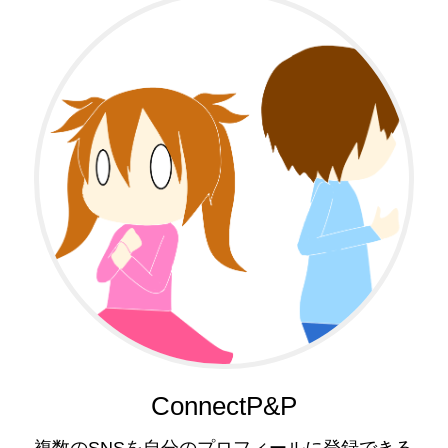
ConnectP&P
複数のSNSを自分のプロフィールに登録できる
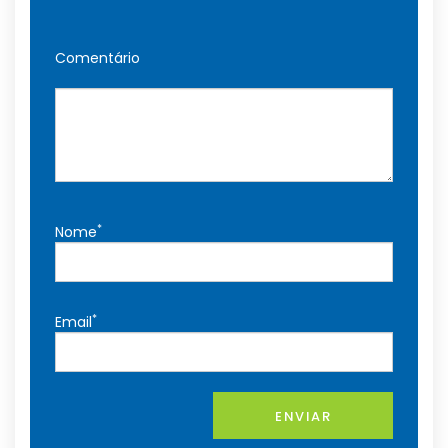
Comentário
*
Nome
*
Email
ENVIAR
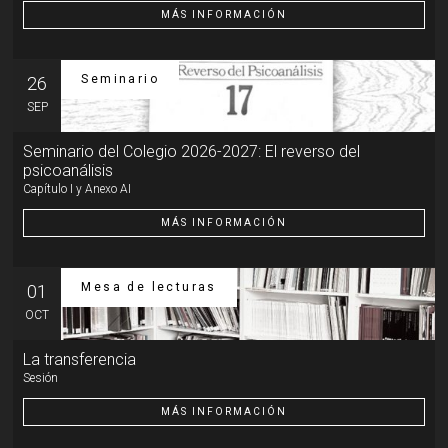
MÁS INFORMACIÓN
Seminario
26
SEP
Seminario del Colegio 2026-2027: El reverso del
psicoanálisis
Capítulo I y Anexo AI
MÁS INFORMACIÓN
Mesa de lecturas
01
OCT
La transferencia
Sesión
MÁS INFORMACIÓN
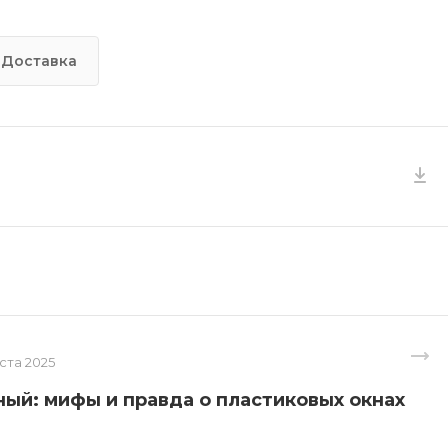
Доставка
уста 2025
ый: мифы и правда о пластиковых окнах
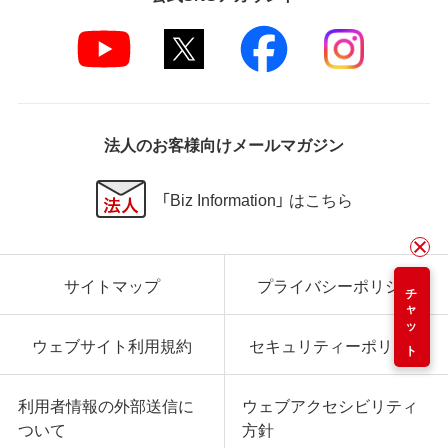
法人のお客様向けメールマガジン
「Biz Information」 はこちら
サイトマップ
プライバシーポリシー
チャット
ウェブサイト利用規約
セキュリティーポリシー
利用者情報の外部送信に
ウェブアクセシビリティ
ついて
方針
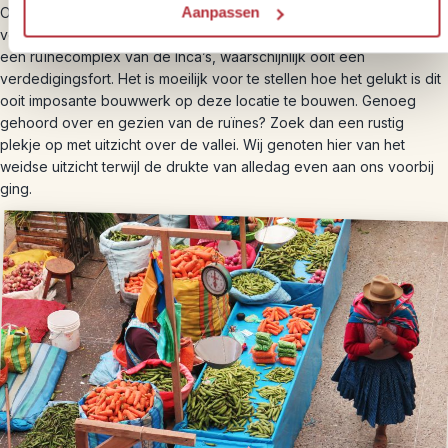
Aanpassen
Onderweg stop je eerst nog bij een mooi uitzichtpunt over de vallei
voordat je in het dorpje Pisac aankomt. Hier bezoek je allereerst
een ruïnecomplex van de Inca’s, waarschijnlijk ooit een
verdedigingsfort. Het is moeilijk voor te stellen hoe het gelukt is dit
ooit imposante bouwwerk op deze locatie te bouwen. Genoeg
gehoord over en gezien van de ruïnes? Zoek dan een rustig
plekje op met uitzicht over de vallei. Wij genoten hier van het
weidse uitzicht terwijl de drukte van alledag even aan ons voorbij
ging.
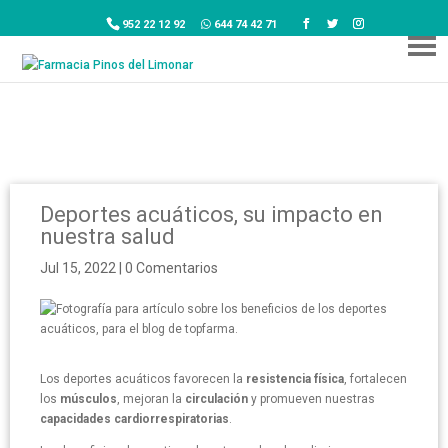
952 22 12 92
644 74 42 71
Deportes acuáticos, su impacto en
nuestra salud
Jul 15, 2022
|
0 Comentarios
Los deportes acuáticos favorecen la
resistencia física
, fortalecen
los
músculos
, mejoran la
circulación
y promueven nuestras
capacidades cardiorrespiratorias
.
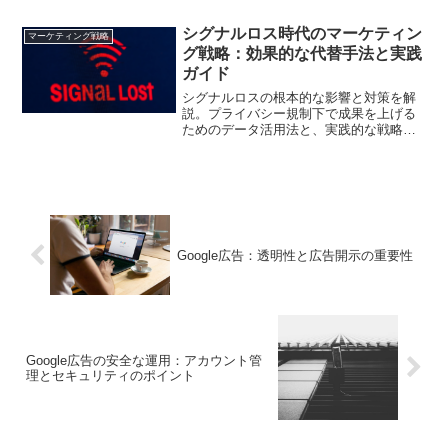
紹介します
シグナルロス時代のマーケティン
マーケティング戦略
グ戦略：効果的な代替手法と実践
ガイド
シグナルロスの根本的な影響と対策を解
説。プライバシー規制下で成果を上げる
ためのデータ活用法と、実践的な戦略設
計のポイントを事例と共に紹介します
Google広告：透明性と広告開示の重要性
Google広告の安全な運用：アカウント管
理とセキュリティのポイント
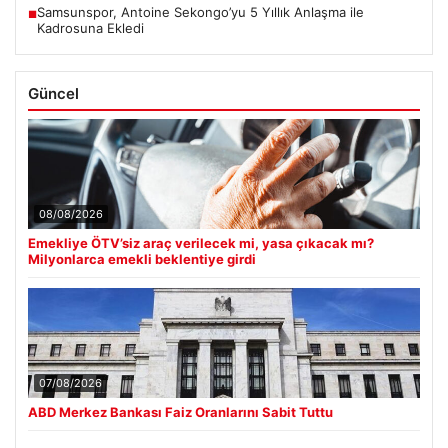
Samsunspor, Antoine Sekongo’yu 5 Yıllık Anlaşma ile
■
Kadrosuna Ekledi
Güncel
08/08/2026
Emekliye ÖTV’siz araç verilecek mi, yasa çıkacak mı?
Milyonlarca emekli beklentiye girdi
07/08/2026
ABD Merkez Bankası Faiz Oranlarını Sabit Tuttu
—————
The records must appear again word for word, though none of their pictures should.

ConnectP&P
複数のSNSを自分のプロフィールに登録できる
Comentário
*
Nome
*
Email
ENVIAR
MÁS INFORMACIÓN
Seminario
26
SEP
Seminario del Colegio 2026-2027: El reverso del
psicoanálisis
Capítulo I y Anexo AI
MÁS INFORMACIÓN
Mesa de lecturas
01
OCT
La transferencia
Sesión
MÁS INFORMACIÓN
Доставка
уста 2025
ый: мифы и правда о пластиковых окнах
法人のお客様向けメールマガジン
「Biz Information」 はこちら
サイトマップ
プライバシーポリシー
チャット
ウェブサイト利用規約
セキュリティーポリシー
利用者情報の外部送信に
ウェブアクセシビリティ
ついて
方針
Aanpassen
Onderweg stop je eerst nog bij een mooi uitzichtpunt over de vallei
voordat je in het dorpje Pisac aankomt. Hier bezoek je allereerst
een ruïnecomplex van de Inca’s, waarschijnlijk ooit een
verdedigingsfort. Het is moeilijk voor te stellen hoe het gelukt is dit
ooit imposante bouwwerk op deze locatie te bouwen. Genoeg
gehoord over en gezien van de ruïnes? Zoek dan een rustig
plekje op met uitzicht over de vallei. Wij genoten hier van het
weidse uitzicht terwijl de drukte van alledag even aan ons voorbij
ging.
952 22 12 92
644 74 42 71
Deportes acuáticos, su impacto en
nuestra salud
Jul 15, 2022
|
0 Comentarios
Los deportes acuáticos favorecen la
resistencia física
, fortalecen
los
músculos
, mejoran la
circulación
y promueven nuestras
capacidades cardiorrespiratorias
.
紹介します
シグナルロス時代のマーケティン
マーケティング戦略
グ戦略：効果的な代替手法と実践
ガイド
シグナルロスの根本的な影響と対策を解
説。プライバシー規制下で成果を上げる
ためのデータ活用法と、実践的な戦略設
計のポイントを事例と共に紹介します
Google広告：透明性と広告開示の重要性
Google広告の安全な運用：アカウント管
理とセキュリティのポイント
Samsunspor, Antoine Sekongo’yu 5 Yıllık Anlaşma ile
■
Kadrosuna Ekledi
Güncel
08/08/2026
Emekliye ÖTV’siz araç verilecek mi, yasa çıkacak mı?
Milyonlarca emekli beklentiye girdi
07/08/2026
ABD Merkez Bankası Faiz Oranlarını Sabit Tuttu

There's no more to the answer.